Le naufrage des bonnes intentions
L'échec des troupes néerlandaises est avant tout un échec de l'ONU, constate De Vokskrant :
«La chute de Srebrenica a été le dernier acte de la tragédie qui s'est jouée à l'été 1995. Dans cette tragédie, marquée par les bonnes intentions et les mauvaises décisions, les soldats néerlandais - y compris le commandant décrié Thom Karremans - n'étaient que des figurants. Les troupes de maintien de la paix de l'ONU se sont présentées comme des colombes dans une zone contrôlée par des rapaces. ... [Le bataillon néerlandais de l'ONU] Dutchbat est aussi devenu le symbole de l'échec de l'ONU. De ce point de vue, on peut comprendre que le gouvernement néerlandais veuille assumer la responsabilité, mais pas la culpabilité, de l'échec de la mission de maintien de la paix.»
La haine peut mener au génocide
Der Standard met en garde contre les dangers de l'islamophobie :
«L'expulsion et l'extermination systématiques des personnes portant des noms musulmans en Bosnie-Herzégovine a débuté dès 1992 ; elles furent le résultat d'une islamophobie orchestrée pendant des années par l'extrême droite alors au pouvoir, avec l'appui des médias. Si le génocide de Srebrenica, survenu trois ans plus tard, était prévisible, personne n'a su l'empêcher : il s'agit d'un échec total de l'Europe et de la communauté internationale. 25 ans après, il est nécessaire d'ancrer ces évènements dans la conscience collective de l'Europe entière, à l'heure où l'islamophobie s'enracine dans la pensée conservatrice dominante. Les violences commises à Srebrenica en 1995 nous montrent sur quoi peuvent déboucher les campagnes haineuses : le génocide.»
Voilà pourquoi il faut aider les réfugiés
Sydsvenskan rappelle la nécessité d'accueillir les personnes qui tentent d'échapper à la violence :
«De nos jours encore, massacres, guerres civiles et exactions ont encore lieu dans notre voisinage.
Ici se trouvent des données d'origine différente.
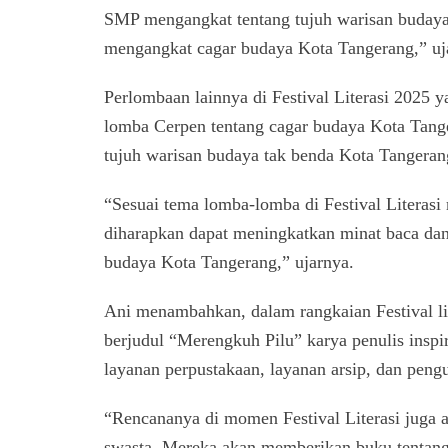
SMP mengangkat tentang tujuh warisan budaya
mengangkat cagar budaya Kota Tangerang,” uj
Perlombaan lainnya di Festival Literasi 2025 
lomba Cerpen tentang cagar budaya Kota Tan
tujuh warisan budaya tak benda Kota Tangera
“Sesuai tema lomba-lomba di Festival Literas
diharapkan dapat meningkatkan minat baca dan
budaya Kota Tangerang,” ujarnya.
Ani menambahkan, dalam rangkaian Festival li
berjudul “Merengkuh Pilu” karya penulis inspir
layanan perpustakaan, layanan arsip, dan peng
“Rencananya di momen Festival Literasi juga a
swasta. Mereka akan memberikan buku tentang 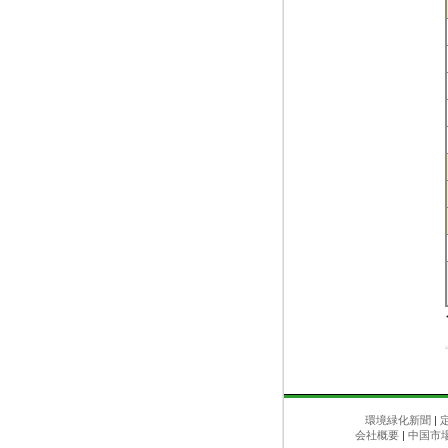
環境緑化新聞
|
会社概要
|
中国市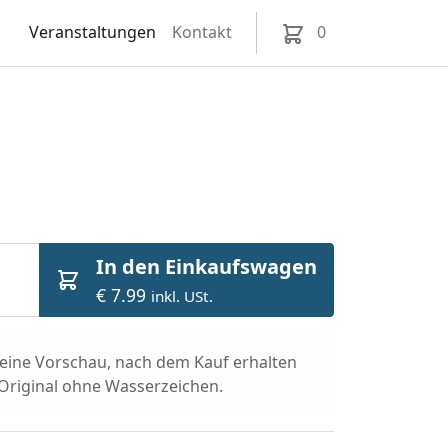
Veranstaltungen
Kontakt
0
In den Einkaufswagen
€ 7.99
inkl. USt.
t eine Vorschau, nach dem Kauf erhalten
 Original ohne Wasserzeichen.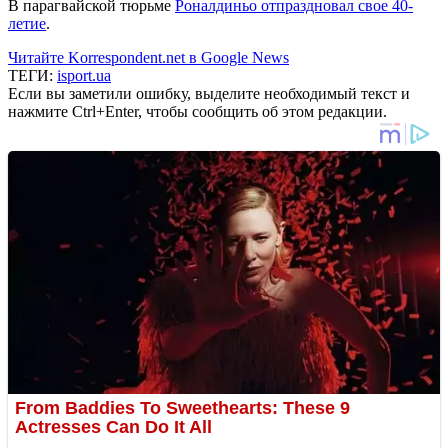
В парагвайской тюрьме
Роналдиньо отпраздновал свое 40-
летие
.
Читайте Korrespondent.net в Google News
ТЕГИ:
isport.ua
Если вы заметили ошибку, выделите необходимый текст и
нажмите Ctrl+Enter, чтобы сообщить об этом редакции.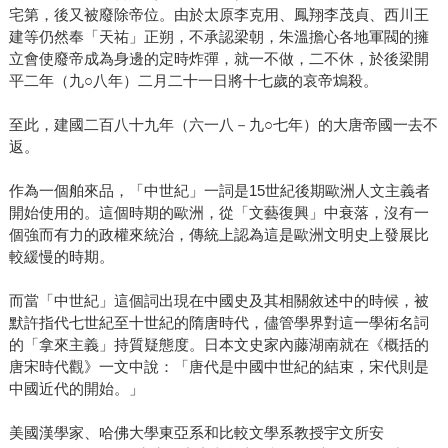
宅第，後又被廢除帝位。由於太原李克用、鳳翔李茂貞、西川王
建等仍然奉「天祐」正朔，不承認梁朝，朱溫擔心各地軍閥的擁
立會使廢帝成為身邊的定時炸彈，就一不做，二不休，於後梁開
平二年（九○八年）二月二十一日將十七歲的哀帝鴆殺。
至此，建國二百八十九年（六一八－九○七年）的大唐帝國一去不
返。
作為一個舶來品，「中世紀」一詞是15世紀後期歐洲人文主義者
開始使用的。這個時期的歐洲，從「文藝復興」中衰落，沒有一
個強而有力的政權來統治，傳統上認為這是歐洲文明史上發展比
較緩慢的時期。
而當「中世紀」這個詞出現在中國史及其相關敘述中的時候，被
默許指代七世紀至十世紀的隋唐時代，儘管學界對這一學術名詞
的「拿來主義」持質疑態度。日本文史家內藤湖南就在《概括的
唐宋時代觀》一文中說：「唐代是中國中世紀的結束，宋代則是
中國近代的開始。」
美國漢學家、哈佛大學東亞系和比較文學系教授宇文所安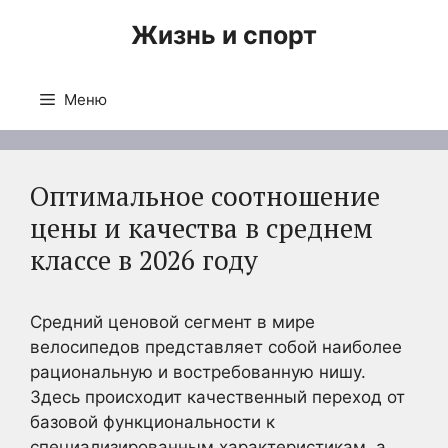
Перейти
Жизнь и спорт
к
содержимому
Меню
Оптимальное соотношение
цены и качества в среднем
классе в 2026 году
Средний ценовой сегмент в мире
велосипедов представляет собой наиболее
рациональную и востребованную нишу.
Здесь происходит качественный переход от
базовой функциональности к
специализированным характеристикам, а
De nos jours encore, il y a des crimes de guerre auxquels des personnes cherchent à échapper. De nos jours encore, des personnes sont contraintes de quitter leur patrie, et une partie d'entre d'elles trouvent encore refuge en Suède pour pour débuter une vie meilleure. Les commémorations de Srebrenica montrent toute l'importance qu'il y a à protéger les personnes de la mort et de la persécution. Lorsque le génocide entre dans la balance, les termes de 'quotas' et de 'coûts' ne pèsent pas plus lourds qu'une plume.»